Thompson et al. Diagnosis of multiple sclerosis: 2017 revisions of the McDonald criteria. Lancet Neurol. 2017 Dec 21. pii: S1474-4422(17)30470-2.
#2 – Brain atrophy: In the late-breaking session at ECTRIMS we saw that high-dose biotin had the opposite effect on brain atrophy to what we expected; study subjects treated with biotin had significantly more brain atrophy than study subjects on placebo. The investigators reported this as being a valid treatment effect and that shrinkage of the brain was due to normalisation of pathological enlarged brain volume. If this is the case it means brain atrophy cannot be used as an outcome measure in phase 2 neuroprotective clinical trials. More focus on the grey matter may be a solution.

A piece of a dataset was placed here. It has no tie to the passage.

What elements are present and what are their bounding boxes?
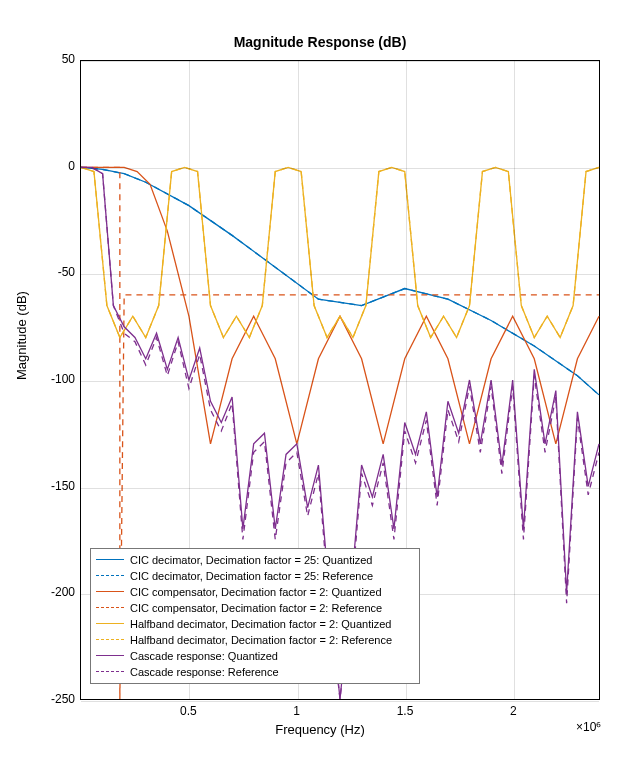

#1 – Laquinimod: The failure of laquinimod to slow down disease progression in RRMS (Concerto Trial) and the failure of laquinimod show an effect on brain atrophy in PPMS (Arpeggio Trial). Laquinimod promised to be the first neuroprotective drug to be licensed in MS but failed to live up to its promise. Let’s hope other neuroprotective drugs emerge as potential add-on therapies for MS. Possibly ibudilast? However, unless ibudilast demonstrates a clinical signal, or a signal on peripheral blood neurofilament levels, over and above its effect on brain atrophy I will remain doubtful of its utility as a neuroprotective therapy in MS.